The PKI deployment summit at Dartmouth is becoming a summertime tradition. Observations from last year's event found their way into two columns. Today as I head up to Hanover for this year's event there's really only one big question I'd like to ask the security pros who will be assembled there: How do we make PKI protocols meaningful to humans?

A couple of weeks ago Kim Cameron, who is Microsoft's identity architect, wrote a blog entry that I've been unable to delete, and in that entry he uses a word that I've been unable to forget. The word is ceremony. Responding to Doug Kaye's plea for a protocol that will enable permissions for audio recordings to be negotiated spontaneously and on a very large scale, Kim proposes a scheme that includes a "ceremony" -- literally, a script read by parties to the agreement that includes the metadata (event title, system-generated event ID) as part of a spoken contract.

This is a wonderful way to bring Kim's sixth law of identity to life. Its title -- "The Law of Human Integration" -- sounds great, but its description is guaranteed to make eyes glaze over:

The universal identity system MUST define the human user to be a component of the distributed system, integrated through unambiguous human-machine communications mechanisms offering protection against identity attacks.

Fine, but what does it mean for the human to be "a component of the distributed system"? This notion of ceremony captures it beautifully. Kim's write-up on the sixth law invokes the idea, and it's elaborated in an audio interview with Carl Ellison -- whose work on SPKI (simple public key infrastructure) helped inspire, among other things, the security architecture of Groove.

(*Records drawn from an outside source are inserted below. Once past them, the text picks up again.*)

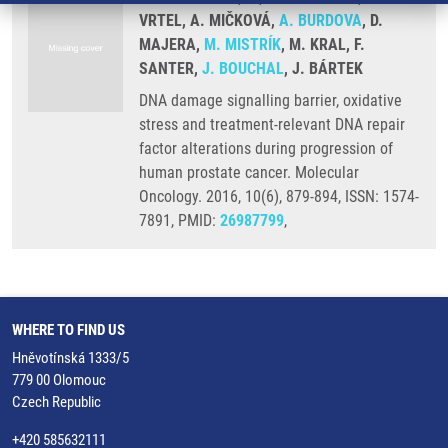
VRTEL, A. MIČKOVÁ,
A. BURDOVA
, D.
MAJERA,
M. MISTRÍK
, M. KRAL, F.
SANTER,
J. BOUCHAL
, J. BÁRTEK
DNA damage signalling barrier, oxidative
stress and treatment-relevant DNA repair
factor alterations during progression of
human prostate cancer. Molecular
Oncology. 2016, 10(6), 879-894, ISSN: 1574-
7891, PMID:
26987799
,
WHERE TO FIND US
Hněvotínská 1333/5
779 00 Olomouc
Czech Republic
+420 585632111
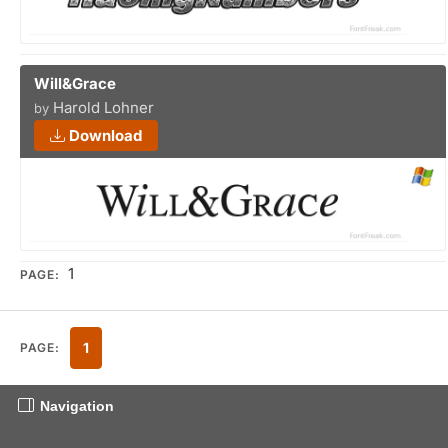
Will&Grace
Harold Lohner
by
Download
1
PAGE:
1
PAGE:
Navigation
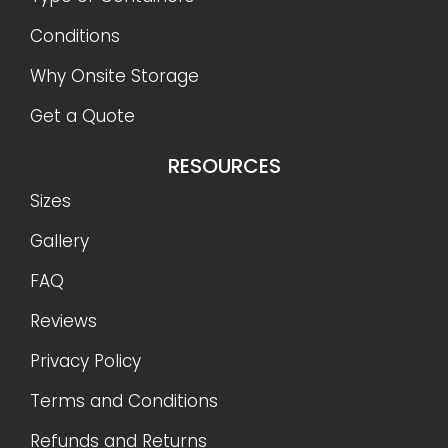
Conditions
Why Onsite Storage
Get a Quote
RESOURCES
Sizes
Gallery
FAQ
Reviews
Privacy Policy
Terms and Conditions
Refunds and Returns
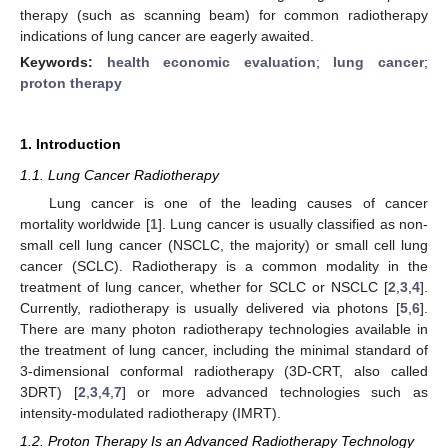
therapy (such as scanning beam) for common radiotherapy
indications of lung cancer are eagerly awaited.
Keywords:
health economic evaluation
;
lung cancer
;
proton therapy
1. Introduction
1.1. Lung Cancer Radiotherapy
Lung cancer is one of the leading causes of cancer
mortality worldwide [
1
]. Lung cancer is usually classified as non-
small cell lung cancer (NSCLC, the majority) or small cell lung
cancer (SCLC). Radiotherapy is a common modality in the
treatment of lung cancer, whether for SCLC or NSCLC [
2
,
3
,
4
].
Currently, radiotherapy is usually delivered via photons [
5
,
6
].
There are many photon radiotherapy technologies available in
the treatment of lung cancer, including the minimal standard of
3-dimensional conformal radiotherapy (3D-CRT, also called
3DRT) [
2
,
3
,
4
,
7
] or more advanced technologies such as
intensity-modulated radiotherapy (IMRT).
1.2. Proton Therapy Is an Advanced Radiotherapy Technology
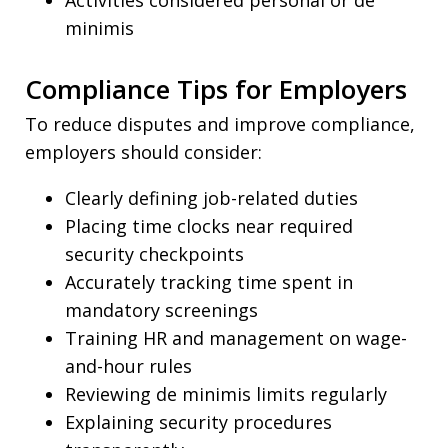
Activities considered personal or de
minimis
Compliance Tips for Employers
To reduce disputes and improve compliance,
employers should consider:
Clearly defining job-related duties
Placing time clocks near required
security checkpoints
Accurately tracking time spent in
mandatory screenings
Training HR and management on wage-
and-hour rules
Reviewing de minimis limits regularly
Explaining security procedures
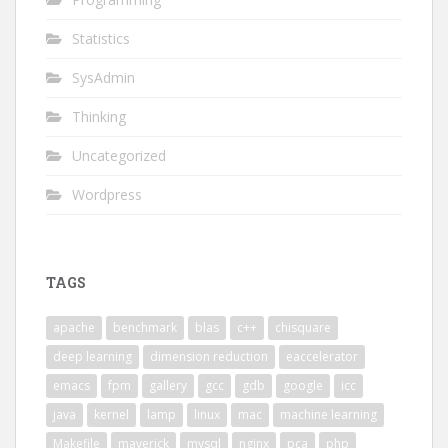
Statistics
SysAdmin
Thinking
Uncategorized
Wordpress
TAGS
apache
benchmark
blas
c++
chisquare
deep learning
dimension reduction
eaccelerator
emacs
fpm
gallery
gcc
gdb
google
icc
java
kernel
lamp
linux
mac
machine learning
Makefile
maverick
mysql
nginx
pca
php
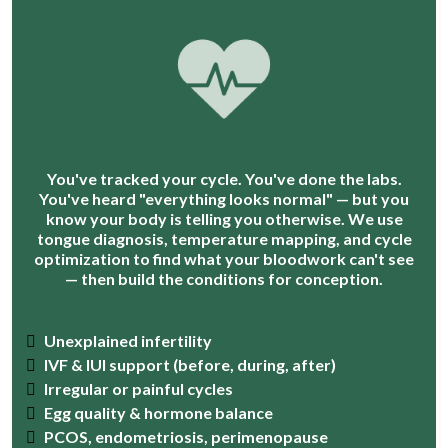
You've tracked your cycle. You've done the labs.
You've heard "everything looks normal" — but you
know your body is telling you otherwise. We use
tongue diagnosis, temperature mapping, and cycle
optimization to find what your bloodwork can't see
— then build the conditions for conception.
Unexplained infertility
IVF & IUI support (before, during, after)
Irregular or painful cycles
Egg quality & hormone balance
PCOS, endometriosis, perimenopause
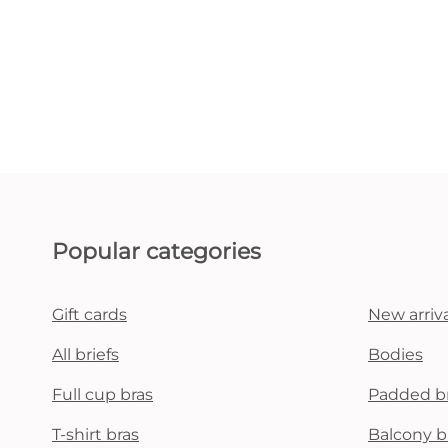
Popular categories
Gift cards
New arriva
All briefs
Bodies
Full cup bras
Padded b
T-shirt bras
Balcony b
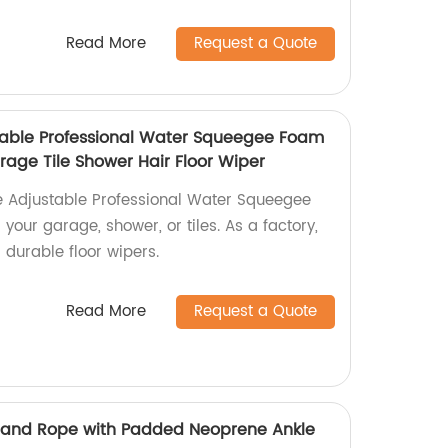
Read More
Request a Quote
table Professional Water Squeegee Foam
rage Tile Shower Hair Floor Wiper
e Adjustable Professional Water Squeegee
your garage, shower, or tiles. As a factory,
 durable floor wipers.
Read More
Request a Quote
 Hand Rope with Padded Neoprene Ankle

In this paper Ellison attributes the use of the word "ceremony" -- in the context of security protocols -- to his Intel colleague Jesse Walker. The paper is oddly titled UPnP Security Ceremonies Design Document and says whimsically at one point:

Every time there is a network connection between a computer component and a human user, one can not use a standard network layer. Humans don't have network interfaces.
Of course the "ceremonies" described by the UPnP paper would not be seen -- by anyone other than a security geek -- as having anything in common with, say, a marriage ceremony. But Kim's proposal for a ceremonial granting of recording rights would be seen, by ordinary folks, in just that way.

This might seem like a strange topic to introduce at the PKI summit. But let's remember that, to non-geeks, there's nothing stranger than PKI.